That sounds dramatic, but the research backs it up. A study from the University of Toledo found that interviewers make preliminary judgments within the first few minutes. Those initial impressions then color how they interpret everything that follows. A strong opening doesn’t guarantee you’ll get the job, but a weak one makes every subsequent answer feel like you’re climbing out of a hole.

The good news: those opening minutes are the easiest part of the interview to control. While you can’t predict every technical question, you can absolutely master how you walk in, how you introduce yourself, and how you set the tone. Most candidates fumble this part because they’re focused entirely on the technical content ahead. That’s a mistake.

Here’s how to dominate the first five minutes and give yourself the best possible foundation for everything that comes after.

Why the Opening Matters More Than You Think

Consider this scenario from the interviewer’s perspective.

Candidate A walks in looking slightly frantic, makes minimal eye contact, mumbles through the small talk, and takes 90 seconds to find their resume. When asked to introduce themselves, they launch into a rambling monologue that somehow includes their entire career history since high school.

Candidate B enters confidently, greets everyone by name (they checked LinkedIn beforehand), makes a relevant comment about something on the company’s recent blog post, and delivers a crisp 60-second introduction that clearly explains why they’re interested in this specific role.

Both candidates might have identical technical skills. But the interviewer is now viewing Candidate B’s answers through a fundamentally different lens. This isn’t fair, but it’s human psychology. And fighting human psychology is harder than just nailing your opening.

The primacy effect---our tendency to remember first impressions more vividly than later information---means those opening moments carry disproportionate weight. According to research published in the Journal of Applied Psychology, initial impressions formed in the first few minutes predict final hiring decisions with surprisingly high accuracy. Not because early impressions are more accurate, but because interviewers (often unconsciously) interpret later information to confirm what they already believe.

The bottom line: you cannot afford to “warm up” during the interview. You need to arrive already warm.

Before You Walk In: The Pre-Interview Checklist

The first five minutes of the interview actually start before you arrive. Getting these basics wrong creates an uphill battle that no amount of charm can fix.

Timing That Signals Competence

Arrive 10-15 minutes early. Not 30 minutes (weird), not 5 minutes (cutting it close), not exactly on time (one traffic delay away from being late).
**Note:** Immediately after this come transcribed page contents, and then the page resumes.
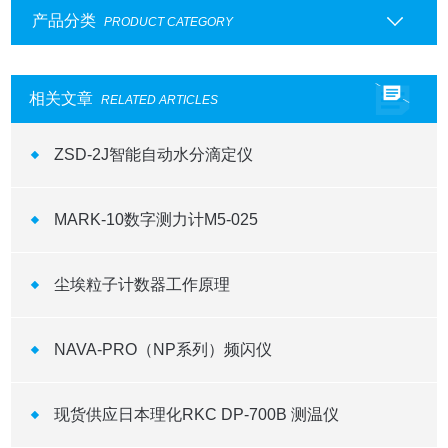
产品分类
PRODUCT CATEGORY
相关文章
RELATED ARTICLES
ZSD-2J智能自动水分滴定仪
MARK-10数字测力计M5-025
尘埃粒子计数器工作原理
NAVA-PRO（NP系列）频闪仪
现货供应日本理化RKC DP-700B 测温仪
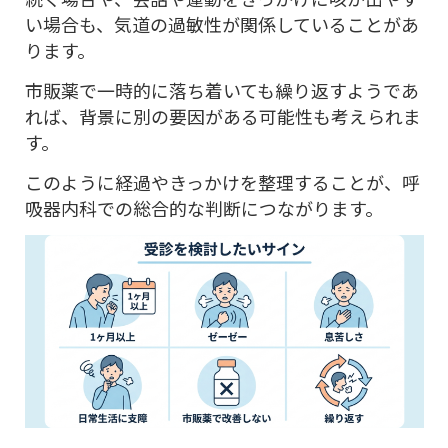
い場合も、気道の過敏性が関係していることがあ
ります。
市販薬で一時的に落ち着いても繰り返すようであ
れば、背景に別の要因がある可能性も考えられま
す。
このように経過やきっかけを整理することが、呼
吸器内科での総合的な判断につながります。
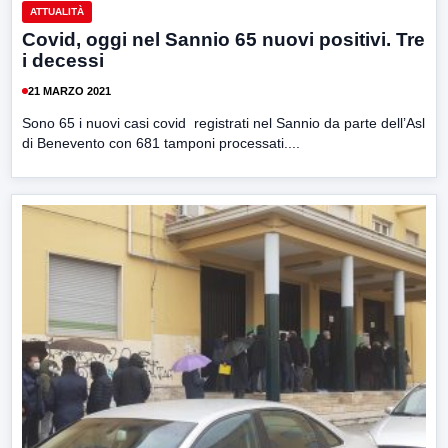
ATTUALITÀ
Covid, oggi nel Sannio 65 nuovi positivi. Tre
i decessi
21 MARZO 2021
Sono 65 i nuovi casi covid registrati nel Sannio da parte dell’Asl
di Benevento con 681 tamponi processati....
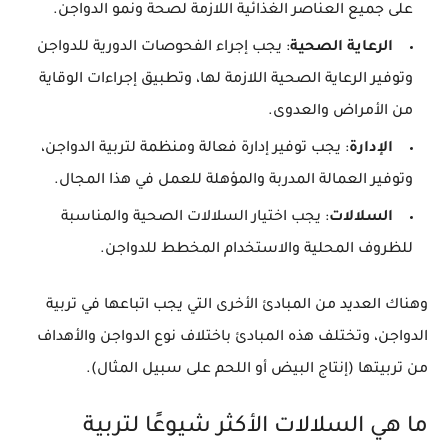
على جميع العناصر الغذائية اللازمة لصحة ونمو الدواجن.
الرعاية الصحية
: يجب إجراء الفحوصات الدورية للدواجن
وتوفير الرعاية الصحية اللازمة لها، وتطبيق إجراءات الوقاية
من الأمراض والعدوى.
الإدارة
: يجب توفير إدارة فعالة ومنظمة لتربية الدواجن،
وتوفير العمالة المدربة والمؤهلة للعمل في هذا المجال.
السلالات
: يجب اختيار السلالات الصحية والمناسبة
للظروف المحلية والاستخدام المخطط للدواجن.
وهناك العديد من المبادئ الأخرى التي يجب اتباعها في تربية
الدواجن، وتختلف هذه المبادئ باختلاف نوع الدواجن والأهداف
من تربيتها (إنتاج البيض أو اللحم على سبيل المثال).
ما هي السلالات الأكثر شيوعًا لتربية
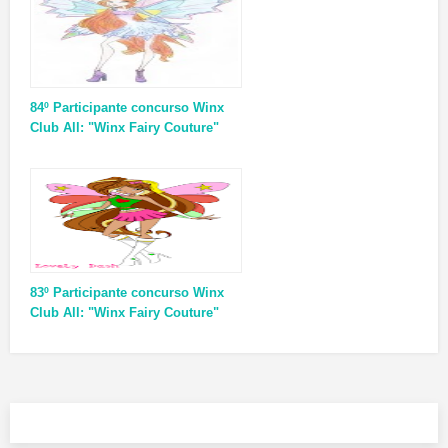
84º Participante concurso Winx
Club All: "Winx Fairy Couture"
83º Participante concurso Winx
Club All: "Winx Fairy Couture"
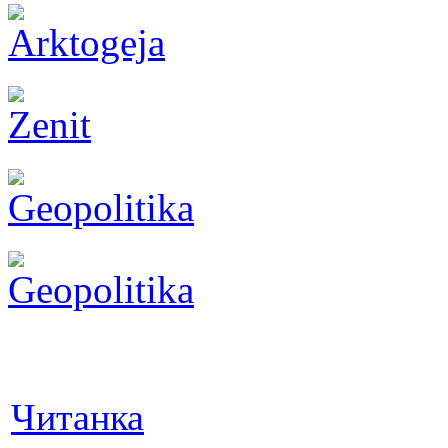
Читанка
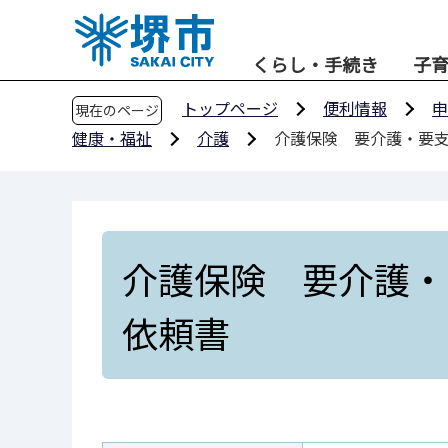
こ
の
くらし・手続き
子
ペ
ー
トップページ
便利情報
申
現在のページ
ジ
健康・福祉
介護
介護保険 要介護・要
の
先
頭
で
す
介護保険 要介護・
依頼書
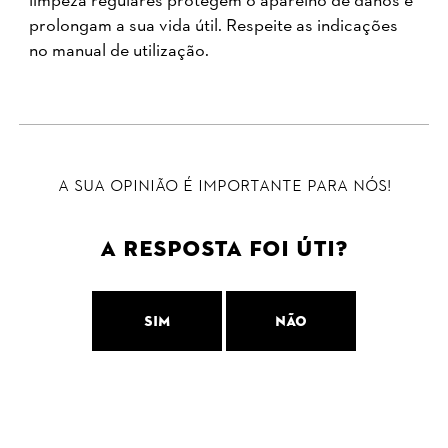
limpeza regulares protegem o aparelho de danos e
prolongam a sua vida útil. Respeite as indicações
no manual de utilização.
A sua opinião é importante para nós!
A resposta foi úti?
Sim
Não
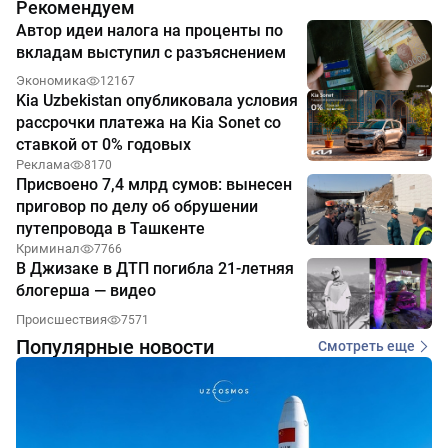
Рекомендуем
Автор идеи налога на проценты по
вкладам выступил с разъяснением
Экономика
12167
Kia Uzbekistan опубликовала условия
рассрочки платежа на Kia Sonet со
ставкой от 0% годовых
Реклама
8170
Присвоено 7,4 млрд сумов: вынесен
приговор по делу об обрушении
путепровода в Ташкенте
Криминал
7766
В Джизаке в ДТП погибла 21-летняя
блогерша — видео
Происшествия
7571
Популярные новости
Смотреть еще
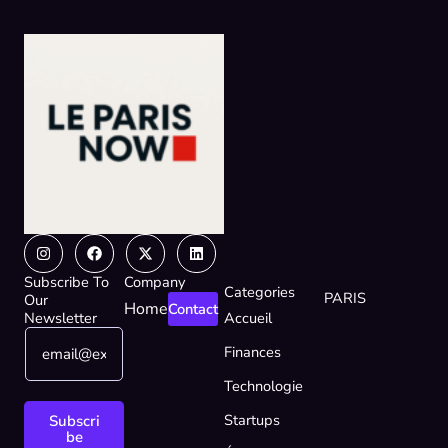
Instagram
Facebook
X-
Linkedin
twitter
Subscribe To
Company
Categories
PARIS
Our
Home
Contact
Newsletter
Accueil
E
E
Finances
m
m
a
a
Technologie
i
i
l
l
Startups
Subscri
*
E
be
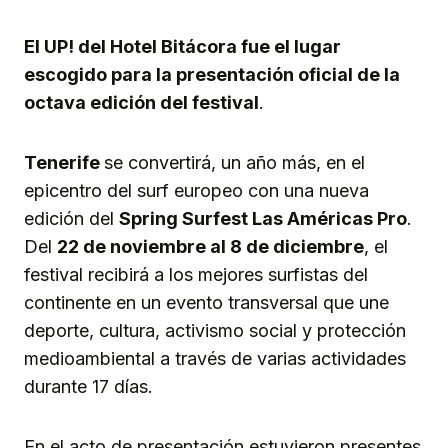
Link
El UP! del Hotel Bitácora fue el lugar
escogido para la presentación oficial de la
octava edición del festival
.
Tenerife
se convertirá, un año más, en el
epicentro del surf europeo con una nueva
edición del
Spring Surfest Las Américas Pro
.
Del
22 de noviembre al 8 de diciembre
, el
festival recibirá a los mejores surfistas del
continente en un evento transversal que une
deporte, cultura, activismo social y protección
medioambiental a través de varias actividades
durante 17 días.
En el acto de presentación estuvieron presentes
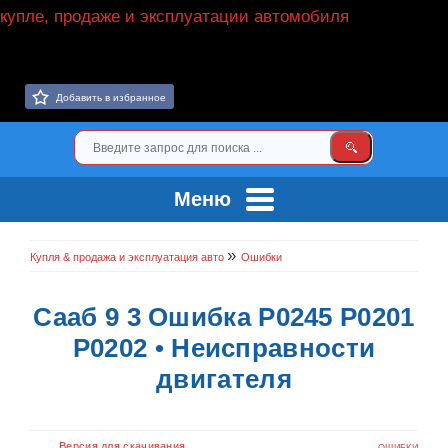
Добавить в избранное
Меню
»
Купля & продажа и эксплуатация авто
Ошибки
Сааб 9 3 Ошибка P0245 P0201
P0202 • Неисправности
двигателя
Версия для скачивания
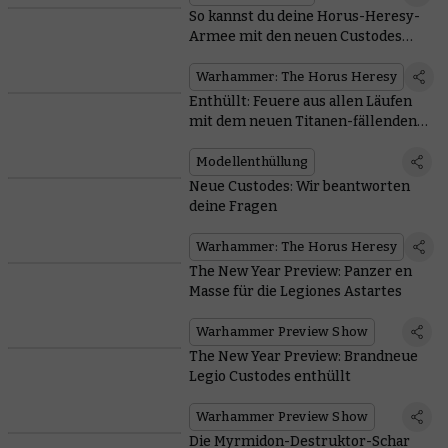
So kannst du deine Horus-Heresy-
Armee mit den neuen Custodes
verbünden
Warhammer: The Horus Heresy
Enthüllt: Feuere aus allen Läufen
mit dem neuen Titanen-fällenden
Jagdpanzer Falchion
Modellenthüllung
Neue Custodes: Wir beantworten
deine Fragen
Warhammer: The Horus Heresy
The New Year Preview: Panzer en
Masse für die Legiones Astartes
Warhammer Preview Show
The New Year Preview: Brandneue
Legio Custodes enthüllt
Warhammer Preview Show
Die Myrmidon-Destruktor-Schar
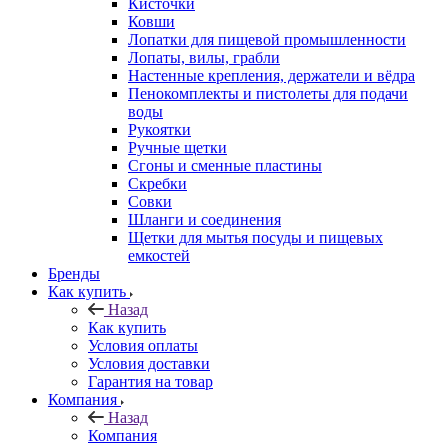
Кисточки
Ковши
Лопатки для пищевой промышленности
Лопаты, вилы, грабли
Настенные крепления, держатели и вёдра
Пенокомплекты и пистолеты для подачи
воды
Рукоятки
Ручные щетки
Сгоны и сменные пластины
Скребки
Совки
Шланги и соединения
Щетки для мытья посуды и пищевых
емкостей
Бренды
Как купить
Назад
Как купить
Условия оплаты
Условия доставки
Гарантия на товар
Компания
Назад
Компания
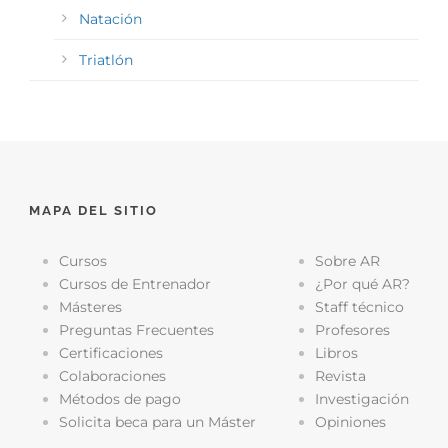
Natación
Triatlón
MAPA DEL SITIO
Cursos
Sobre AR
Cursos de Entrenador
¿Por qué AR?
Másteres
Staff técnico
Preguntas Frecuentes
Profesores
Certificaciones
Libros
Colaboraciones
Revista
Métodos de pago
Investigación
Solicita beca para un Máster
Opiniones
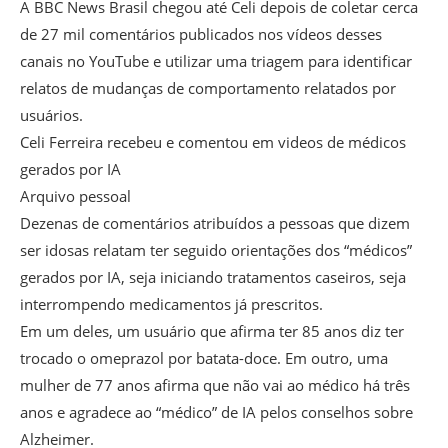
A BBC News Brasil chegou até Celi depois de coletar cerca
de 27 mil comentários publicados nos vídeos desses
canais no YouTube e utilizar uma triagem para identificar
relatos de mudanças de comportamento relatados por
usuários.
Celi Ferreira recebeu e comentou em videos de médicos
gerados por IA
Arquivo pessoal
Dezenas de comentários atribuídos a pessoas que dizem
ser idosas relatam ter seguido orientações dos “médicos”
gerados por IA, seja iniciando tratamentos caseiros, seja
interrompendo medicamentos já prescritos.
Em um deles, um usuário que afirma ter 85 anos diz ter
trocado o omeprazol por batata-doce. Em outro, uma
mulher de 77 anos afirma que não vai ao médico há três
anos e agradece ao “médico” de IA pelos conselhos sobre
Alzheimer.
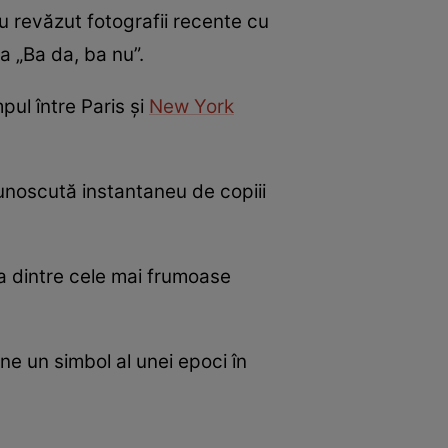
u revăzut fotografii recente cu
a „Ba da, ba nu”.
pul între Paris și
New York
cunoscută instantaneu de copiii
na dintre cele mai frumoase
e un simbol al unei epoci în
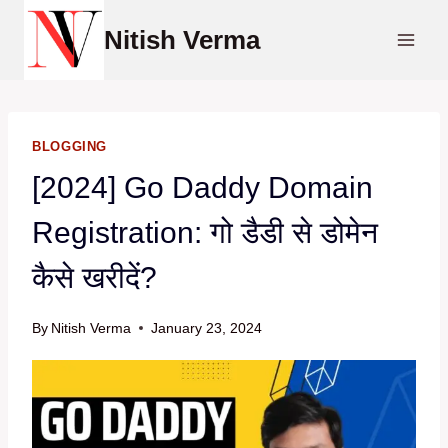
Skip
Nitish Verma
to
content
BLOGGING
[2024] Go Daddy Domain
Registration: गो डैडी से डोमेन
कैसे खरीदें?
By
Nitish Verma
January 23, 2024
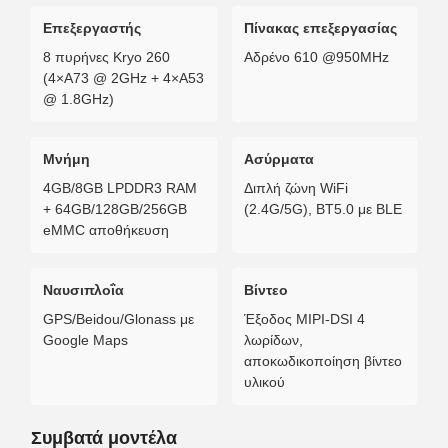
Επεξεργαστής
Πίνακας επεξεργασίας
8 πυρήνες Kryo 260
Αδρένο 610 @950MHz
(4×A73 @ 2GHz + 4×A53
@ 1.8GHz)
Μνήμη
Ασύρματα
4GB/8GB LPDDR3 RAM
Διπλή ζώνη WiFi
+ 64GB/128GB/256GB
(2.4G/5G), BT5.0 με BLE
eMMC αποθήκευση
Ναυσιπλοΐα
Βίντεο
GPS/Beidou/Glonass με
Έξοδος MIPI-DSI 4
Google Maps
λωρίδων,
αποκωδικοποίηση βίντεο
υλικού
Συμβατά μοντέλα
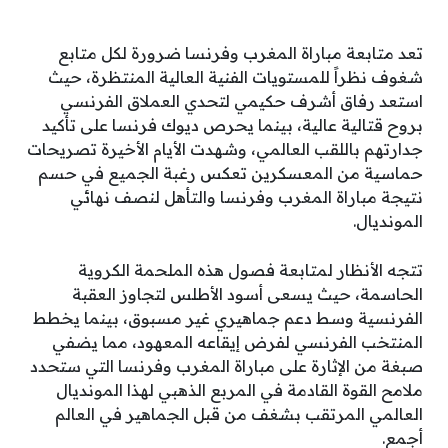
تعد متابعة مباراة المغرب وفرنسا ضرورة لكل متابع
شغوف نظراً للمستويات الفنية العالية المنتظرة، حيث
استعد رفاق أشرف حكيمي لتحدي العملاق الفرنسي
بروح قتالية عالية، بينما يحرص ديوك فرنسا على تأكيد
جدارتهم باللقب العالمي، وشهدت الأيام الأخيرة تصريحات
حماسية من المعسكرين تعكس رغبة الجميع في حسم
نتيجة مباراة المغرب وفرنسا والتأهل لنصف نهائي
المونديال.
تتجه الأنظار لمتابعة فصول هذه الملحمة الكروية
الحاسمة، حيث يسعى أسود الأطلس لتجاوز العقبة
الفرنسية وسط دعم جماهيري غير مسبوق، بينما يخطط
المنتخب الفرنسي لفرض إيقاعه المعهود، مما يضفي
صبغة من الإثارة على مباراة المغرب وفرنسا التي ستحدد
ملامح القوة القادمة في المربع الذهبي لهذا المونديال
العالمي المرتقب بشغف من قبل الجماهير في العالم
أجمع.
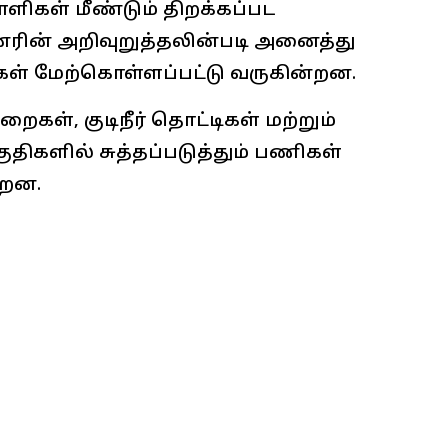
ளிகள் மீண்டும் திறக்கப்பட
ரின் அறிவுறுத்தலின்படி அனைத்து
ள் மேற்கொள்ளப்பட்டு வருகின்றன.
கள், குடிநீர் தொட்டிகள் மற்றும்
திகளில் சுத்தப்படுத்தும் பணிகள்
்றன.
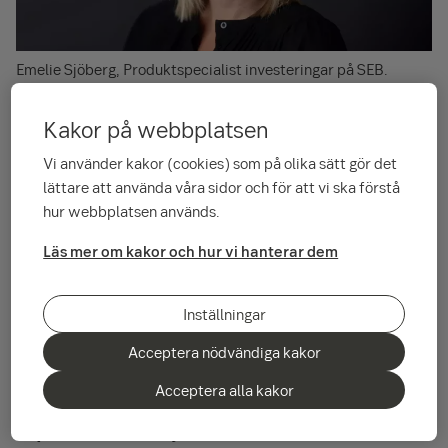
Emelie Sjöberg, Produktspecialist investeringar på SEB.
För mig är AI inget mindre än vår tids största
Kakor på webbplatsen
teknologiska revolution. Den förändrar
Vi använder kakor (cookies) som på olika sätt gör det
spelplanen för företag i alla branscher – från
lättare att använda våra sidor och för att vi ska förstå
att effektivisera lagerhållning till att möjliggöra
hur webbplatsen används.
självkörande bilar och analysera enorma
Läs mer om kakor och hur vi hanterar dem
mängder data på ett ögonblick. Möjligheterna
är enorma, och det är lätt att förstå varför AI är
spännande att investera i. Men hur hittar man
Inställningar
rätt bolag i en så snabbt växande och komplex
Acceptera nödvändiga kakor
bransch?
Acceptera alla kakor
Tips för att börja investera i AI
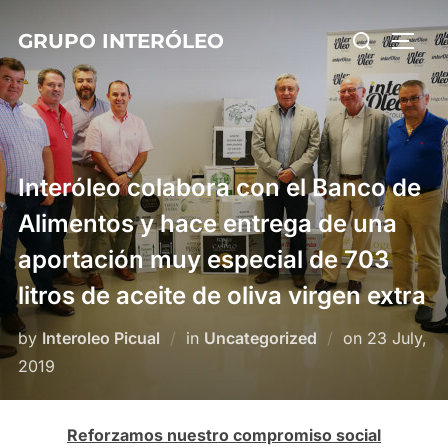
Skip
Search
GRUPO INTERÓLEO
to
TOGG
for:
content
Interóleo colabora con el Banco de
Alimentos y hace entrega de una
aportación muy especial de 703
litros de aceite de oliva virgen extra
Posted
by
Interoleo Picual
in
Uncategorized
on
23 July,
on
2019
Reforzamos nuestro compromiso social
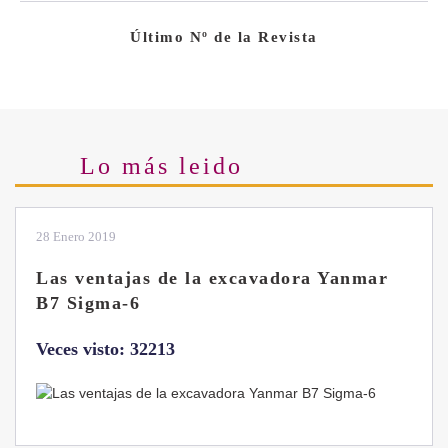
Último Nº de la Revista
Lo más leido
28 Enero 2019
Las ventajas de la excavadora Yanmar
B7 Sigma-6
Veces visto: 32213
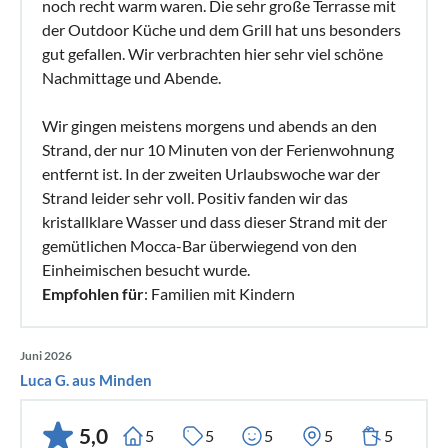
noch recht warm waren. Die sehr große Terrasse mit
tagesaktuell ist) des Apartments und senden eine
der Outdoor Küche und dem Grill hat uns besonders
Bestätigung Ihrer Anfrage mit allen relevanten Angaben,
gut gefallen. Wir verbrachten hier sehr viel schöne
wie Zeitraum, Verfügbarkeitsstatus, Mietpreis, etc. In der
Nachmittage und Abende.
Regel antworten wir innerhalb von 24 Stunden.
3. Wenn Sie sich entschieden haben zu buchen, senden Sie
Wir gingen meistens morgens und abends an den
uns eine kurze Mail zur Buchung.
Strand, der nur 10 Minuten von der Ferienwohnung
4. Die Buchung wird durch uns bestätigt und Sie erhalten
entfernt ist. In der zweiten Urlaubswoche war der
einen vollständigen Mietvertrag inkl. Mietbedingungen.
Strand leider sehr voll. Positiv fanden wir das
5. Alle Zahlungen (An- und Schlusszahlung) werden von uns
kristallklare Wasser und dass dieser Strand mit der
gemütlichen Mocca-Bar überwiegend von den
bestätigt.
Einheimischen besucht wurde.
6. Vor Ihrer Anreise (in Verbindung mit der Schlusszahlung)
Empfohlen für
: Familien mit Kindern
erhalten Sie noch unsere Gästeinformation mit wichtigen
Informationen wie Ausflugsziele, Restauranttipps sowie
Hinweise zu unseren Apartments.
Juni 2026
7. Zu guter Letzt freuen wir uns über Ihre Bewertung.
Luca G. aus Minden
5,0
5
5
5
5
5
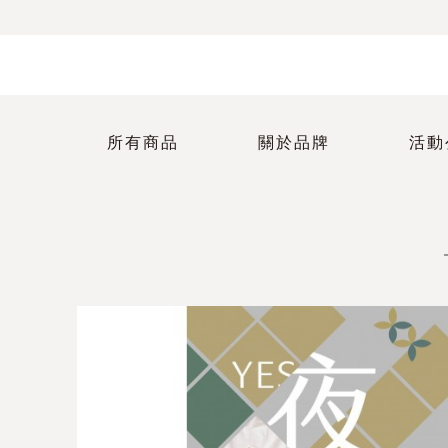
所有商品
關於品牌
活動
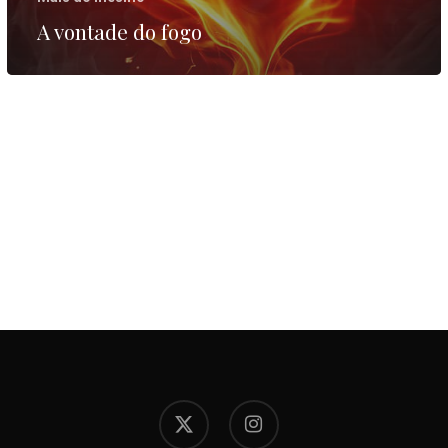
A vontade do fogo
x-
instagram
twitter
Why this timing works: you get a buffer for unexpected problems, you can use the restroom and check your appearance, and you’re not flustered when the interview actually starts.

If you’re doing a virtual interview, this means logging in 5 minutes early, confirming your audio/video work, and having your screen arranged properly. Technical difficulties in the first two minutes of a video call set an unfortunate tone for a tech job interview.

Know Their Names

Before any interview, look up the LinkedIn profiles of everyone you’ll meet. (This is one reason why having a strong LinkedIn presence matters---interviewers check you out too.) Know their names, pronounce them correctly, and note anything relevant about their backgrounds. If your interviewer spent five years at AWS before joining this company, mentioning that you’re currently working toward your AWS certification creates an immediate connection point.

Greeting someone by name transforms you from “the 2 PM interview” into an actual person. Five minutes of research, meaningful payoff.

Have Your Materials Ready

You should not be digging through your bag for anything after you sit down. Have ready:

  • Multiple copies of your resume (yes, physical copies still matter for in-person)
  • A notepad with prepared questions written down
  • A pen that works

For virtual interviews, have your resume open on screen, along with any notes you want to reference. Close every other tab and notification source.

Nothing says “I’m disorganized” quite like fumbling for materials in the first 60 seconds.

The Walk-In: First 30 Seconds

You’ve arrived. The receptionist walks you to the interview room. Here’s what matters now.

Body Language That Projects Confidence

Confident body language isn’t natural for everyone, especially in high-stakes situations. The good news: you can fake it effectively enough to get the benefits.

Posture: Stand straight. Shoulders back, not rolled forward. This alone changes how you’re perceived and, according to research on “power poses”, actually affects your own hormone levels and confidence.

Eye contact: Make it when shaking hands and during the initial greeting. Hold it for 2-3 seconds at a time---long enough to connect, not so long that it’s uncomfortable. If this is hard for you, look at the bridge of someone’s nose. They can’t tell the difference.

Handshake: Firm but not crushing. One pump, maybe two. Match the pressure of the other person. A weak handshake is memorable for all the wrong reasons. An overly aggressive one is worse.

Smile: Not a forced grin, but a genuine acknowledgment that you’re happy to be there. Even if you’re nervous, the physical act of smiling has been shown to reduce stress.

The Greeting Exchange

The first words you say matter. Don’t overthink them, but don’t wing it either.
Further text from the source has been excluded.